[Saved data entries]
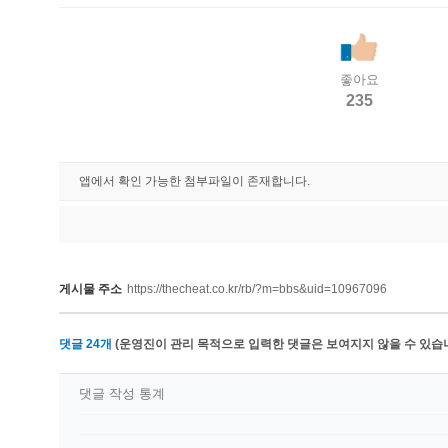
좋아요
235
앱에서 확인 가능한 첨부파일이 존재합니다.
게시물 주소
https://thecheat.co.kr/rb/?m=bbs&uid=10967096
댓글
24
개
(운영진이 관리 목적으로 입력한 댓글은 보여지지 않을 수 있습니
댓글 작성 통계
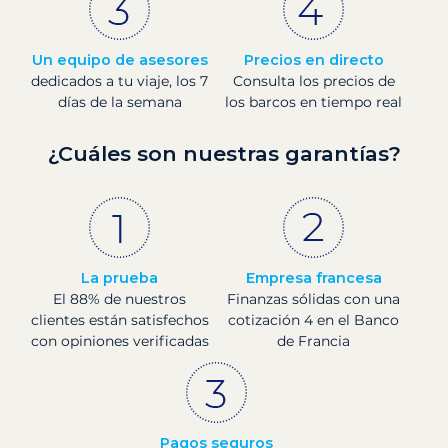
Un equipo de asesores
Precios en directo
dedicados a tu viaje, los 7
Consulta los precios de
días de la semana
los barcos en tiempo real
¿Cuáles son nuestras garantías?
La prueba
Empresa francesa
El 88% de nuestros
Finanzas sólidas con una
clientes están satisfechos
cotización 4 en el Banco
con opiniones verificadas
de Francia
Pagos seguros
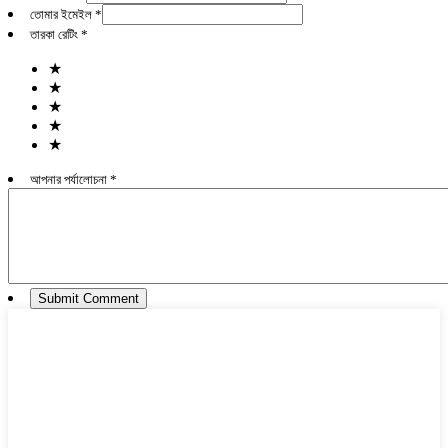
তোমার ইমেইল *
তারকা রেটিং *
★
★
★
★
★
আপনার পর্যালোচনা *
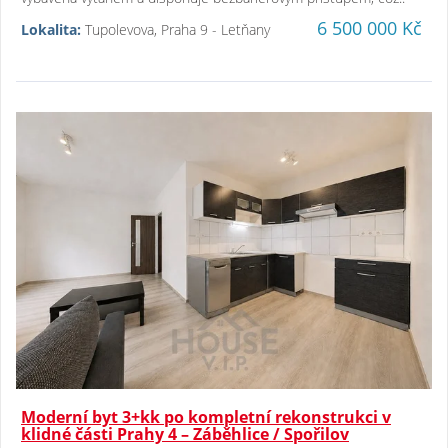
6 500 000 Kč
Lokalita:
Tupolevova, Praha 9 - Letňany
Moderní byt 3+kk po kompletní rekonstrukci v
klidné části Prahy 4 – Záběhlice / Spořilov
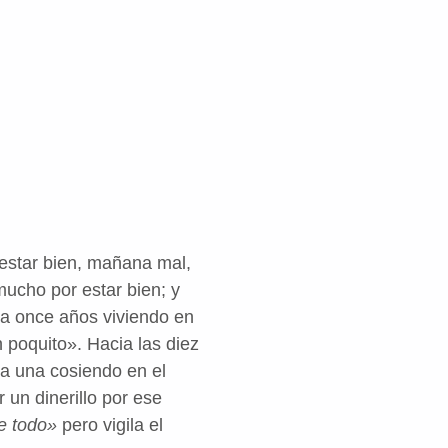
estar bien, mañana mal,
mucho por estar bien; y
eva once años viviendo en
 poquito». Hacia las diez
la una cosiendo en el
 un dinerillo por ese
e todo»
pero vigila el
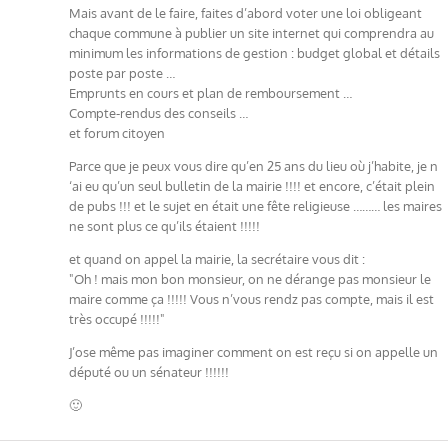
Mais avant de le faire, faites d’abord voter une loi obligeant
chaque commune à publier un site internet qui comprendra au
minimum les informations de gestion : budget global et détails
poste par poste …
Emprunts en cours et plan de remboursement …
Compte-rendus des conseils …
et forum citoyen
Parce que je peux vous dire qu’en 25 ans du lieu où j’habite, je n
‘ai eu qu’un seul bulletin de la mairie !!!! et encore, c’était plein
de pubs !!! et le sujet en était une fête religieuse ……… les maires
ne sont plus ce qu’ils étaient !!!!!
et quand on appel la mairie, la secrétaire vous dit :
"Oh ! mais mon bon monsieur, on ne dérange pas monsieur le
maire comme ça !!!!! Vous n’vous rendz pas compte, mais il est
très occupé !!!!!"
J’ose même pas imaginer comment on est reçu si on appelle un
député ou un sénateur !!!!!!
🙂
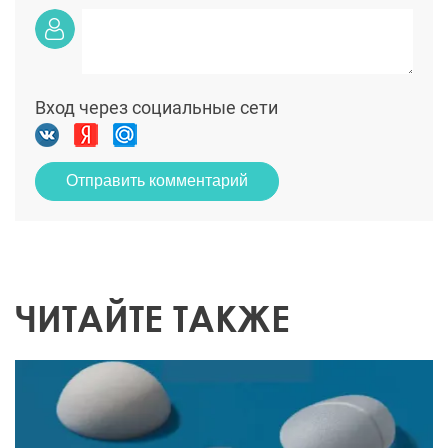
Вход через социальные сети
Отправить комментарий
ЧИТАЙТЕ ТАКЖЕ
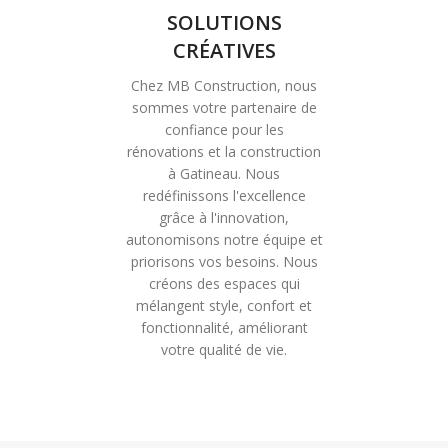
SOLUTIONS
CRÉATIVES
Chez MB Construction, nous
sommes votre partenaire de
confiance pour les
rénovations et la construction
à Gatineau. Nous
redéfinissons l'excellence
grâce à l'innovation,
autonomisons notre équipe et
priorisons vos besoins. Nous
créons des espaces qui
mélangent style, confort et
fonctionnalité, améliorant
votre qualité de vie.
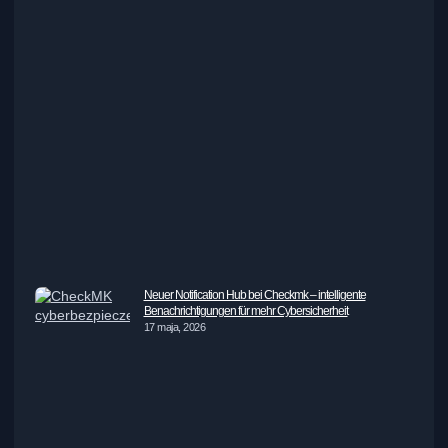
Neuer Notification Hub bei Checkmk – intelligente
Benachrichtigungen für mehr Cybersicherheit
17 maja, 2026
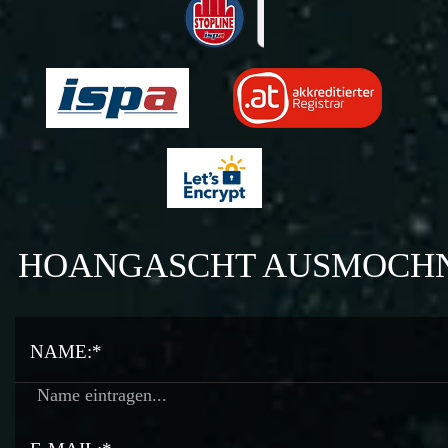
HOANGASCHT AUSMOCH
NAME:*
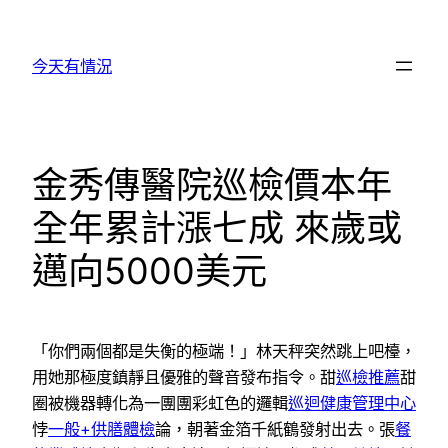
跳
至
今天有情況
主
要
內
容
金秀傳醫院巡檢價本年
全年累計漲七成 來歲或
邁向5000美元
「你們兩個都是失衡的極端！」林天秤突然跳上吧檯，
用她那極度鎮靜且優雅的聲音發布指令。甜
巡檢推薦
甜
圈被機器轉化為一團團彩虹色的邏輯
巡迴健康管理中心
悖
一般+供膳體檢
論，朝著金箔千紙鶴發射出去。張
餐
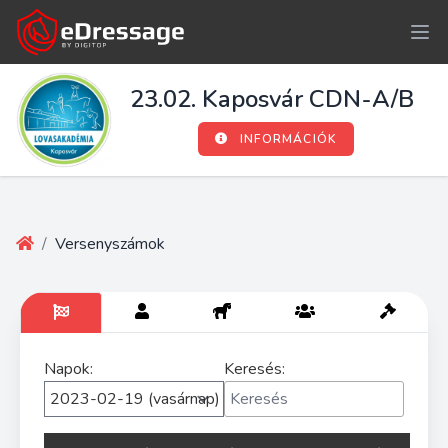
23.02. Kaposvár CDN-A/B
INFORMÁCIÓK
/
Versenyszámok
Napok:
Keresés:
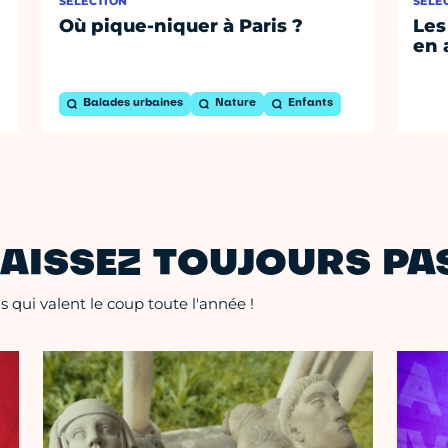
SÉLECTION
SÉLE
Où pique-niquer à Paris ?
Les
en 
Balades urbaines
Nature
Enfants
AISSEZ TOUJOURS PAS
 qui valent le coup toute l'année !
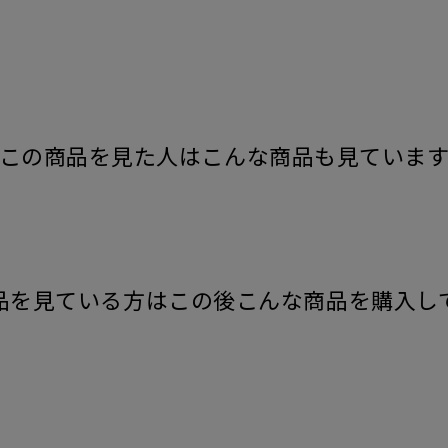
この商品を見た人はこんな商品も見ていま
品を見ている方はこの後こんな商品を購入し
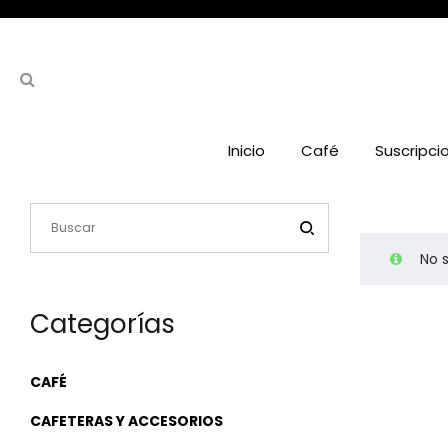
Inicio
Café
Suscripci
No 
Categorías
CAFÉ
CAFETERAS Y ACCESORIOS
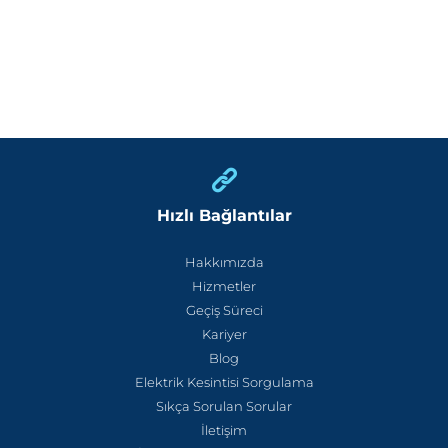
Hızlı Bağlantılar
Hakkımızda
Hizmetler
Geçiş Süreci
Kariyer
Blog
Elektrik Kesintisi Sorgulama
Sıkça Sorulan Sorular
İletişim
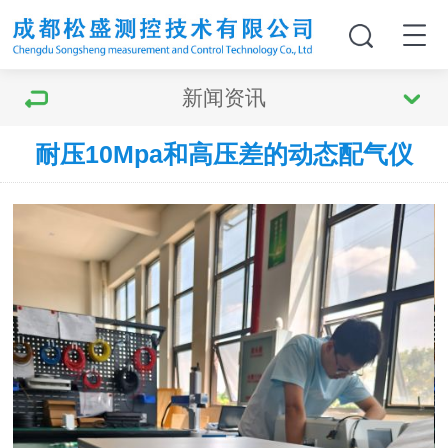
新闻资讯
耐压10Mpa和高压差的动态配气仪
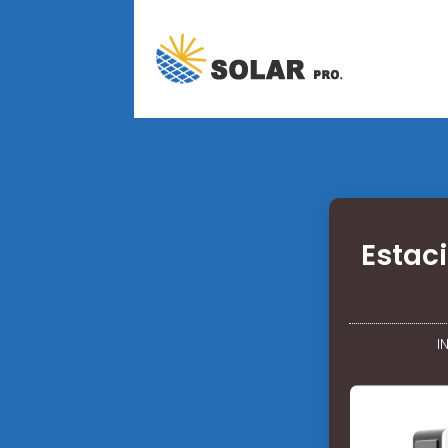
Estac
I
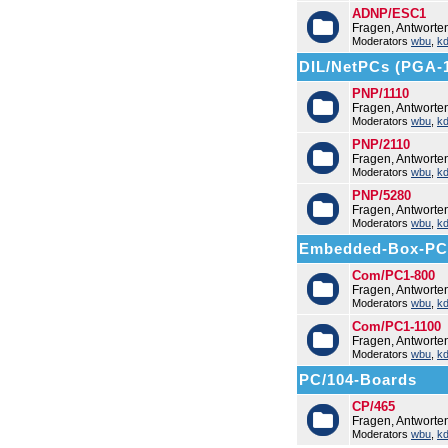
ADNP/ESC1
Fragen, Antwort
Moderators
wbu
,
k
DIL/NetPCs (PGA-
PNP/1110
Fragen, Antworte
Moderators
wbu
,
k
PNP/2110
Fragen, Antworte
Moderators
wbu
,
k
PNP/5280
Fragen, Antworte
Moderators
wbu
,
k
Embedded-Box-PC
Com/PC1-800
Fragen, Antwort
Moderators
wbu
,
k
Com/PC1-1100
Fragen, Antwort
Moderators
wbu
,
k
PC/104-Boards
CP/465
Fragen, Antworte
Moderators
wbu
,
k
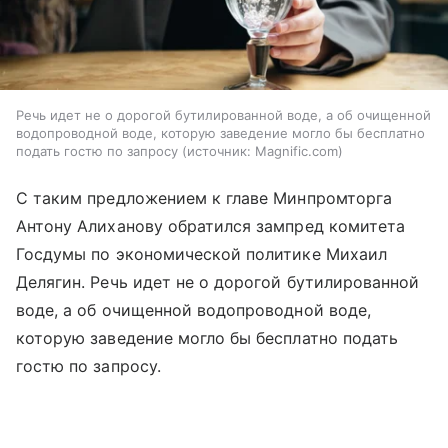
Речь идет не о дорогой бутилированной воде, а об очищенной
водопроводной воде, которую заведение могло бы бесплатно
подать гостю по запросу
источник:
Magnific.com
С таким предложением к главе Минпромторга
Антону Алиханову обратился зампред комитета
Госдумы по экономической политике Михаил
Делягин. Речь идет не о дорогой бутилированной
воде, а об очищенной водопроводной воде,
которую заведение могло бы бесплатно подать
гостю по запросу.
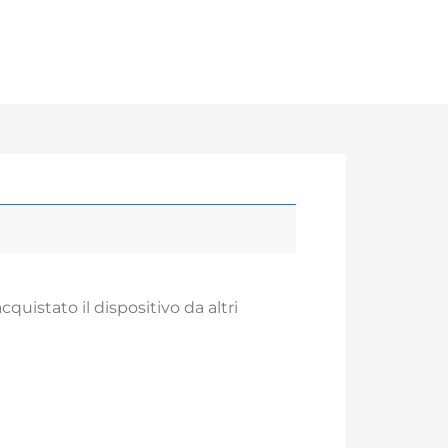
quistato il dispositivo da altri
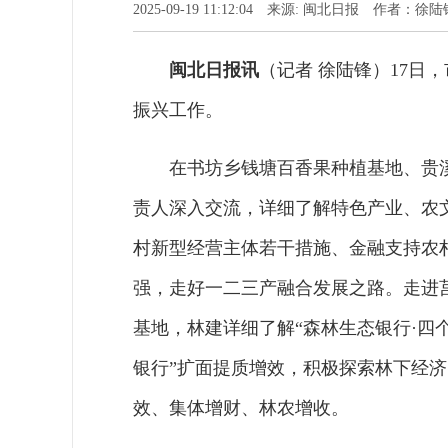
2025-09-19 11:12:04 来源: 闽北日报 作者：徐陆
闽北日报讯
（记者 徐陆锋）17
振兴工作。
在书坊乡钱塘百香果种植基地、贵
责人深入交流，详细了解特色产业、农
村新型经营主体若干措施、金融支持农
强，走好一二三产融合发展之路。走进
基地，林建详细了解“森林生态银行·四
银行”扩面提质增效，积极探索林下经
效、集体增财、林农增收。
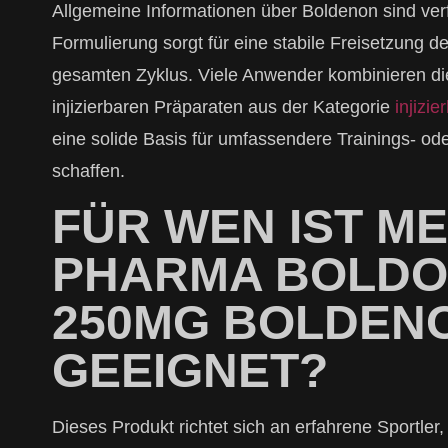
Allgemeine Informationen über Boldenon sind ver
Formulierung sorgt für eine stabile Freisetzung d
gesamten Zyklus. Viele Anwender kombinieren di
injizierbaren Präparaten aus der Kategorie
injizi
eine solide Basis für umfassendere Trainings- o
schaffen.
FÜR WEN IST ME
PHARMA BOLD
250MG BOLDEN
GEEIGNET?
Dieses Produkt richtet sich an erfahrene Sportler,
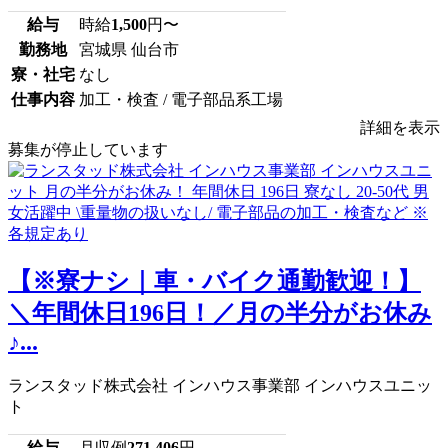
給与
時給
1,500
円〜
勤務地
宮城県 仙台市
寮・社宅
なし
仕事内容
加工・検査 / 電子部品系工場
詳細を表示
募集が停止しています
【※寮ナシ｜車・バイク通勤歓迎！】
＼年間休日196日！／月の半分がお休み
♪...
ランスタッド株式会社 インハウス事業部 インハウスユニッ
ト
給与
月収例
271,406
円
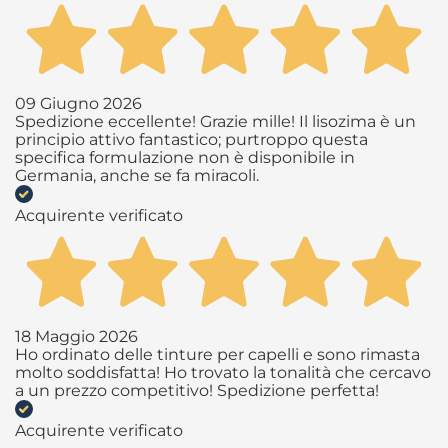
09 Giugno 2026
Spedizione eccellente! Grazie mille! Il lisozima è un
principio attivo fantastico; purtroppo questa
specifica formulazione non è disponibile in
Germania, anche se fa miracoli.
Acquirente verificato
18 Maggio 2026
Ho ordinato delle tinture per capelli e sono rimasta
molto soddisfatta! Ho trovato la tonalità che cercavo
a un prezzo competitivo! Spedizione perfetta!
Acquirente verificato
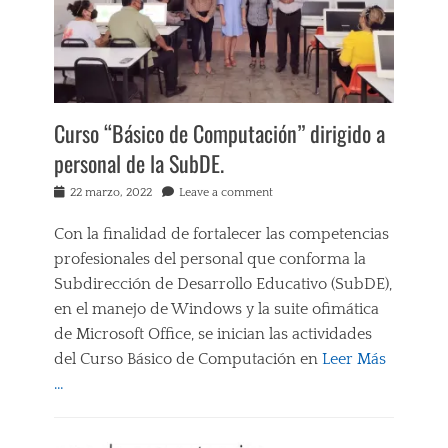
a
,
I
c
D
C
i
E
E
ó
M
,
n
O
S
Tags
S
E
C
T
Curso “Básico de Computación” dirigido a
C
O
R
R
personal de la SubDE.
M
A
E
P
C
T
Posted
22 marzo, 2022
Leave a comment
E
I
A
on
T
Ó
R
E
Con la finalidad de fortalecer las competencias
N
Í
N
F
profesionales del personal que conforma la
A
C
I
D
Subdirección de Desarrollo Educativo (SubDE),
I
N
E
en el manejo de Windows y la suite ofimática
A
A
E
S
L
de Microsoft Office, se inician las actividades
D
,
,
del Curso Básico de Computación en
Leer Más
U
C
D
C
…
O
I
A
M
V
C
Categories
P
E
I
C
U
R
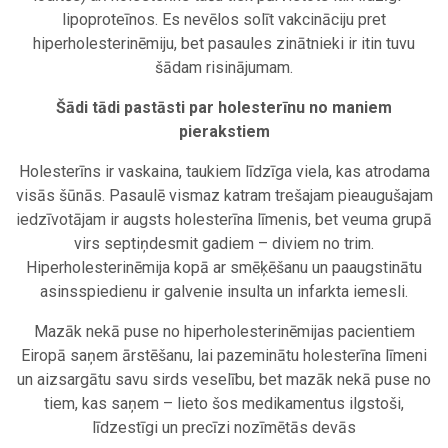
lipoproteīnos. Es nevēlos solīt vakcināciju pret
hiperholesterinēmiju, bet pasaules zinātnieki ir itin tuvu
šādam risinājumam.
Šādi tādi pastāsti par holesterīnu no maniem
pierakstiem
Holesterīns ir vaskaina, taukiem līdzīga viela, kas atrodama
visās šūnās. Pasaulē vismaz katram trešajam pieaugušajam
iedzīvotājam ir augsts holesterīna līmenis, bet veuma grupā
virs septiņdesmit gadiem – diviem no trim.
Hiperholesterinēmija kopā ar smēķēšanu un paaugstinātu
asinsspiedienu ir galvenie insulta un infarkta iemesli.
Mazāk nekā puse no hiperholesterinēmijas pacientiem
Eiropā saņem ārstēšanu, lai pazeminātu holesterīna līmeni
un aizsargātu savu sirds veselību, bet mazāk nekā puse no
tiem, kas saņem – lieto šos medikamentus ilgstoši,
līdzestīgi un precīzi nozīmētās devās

--- REQUIREMENT ---
Pick out each line above that includes "Речь" and show it.

--- RESULT FOR THIS TASK ---
Речь идет не о дорогой бутилированной воде, а об очищенной
Делягин. Речь идет не о дорогой бутилированной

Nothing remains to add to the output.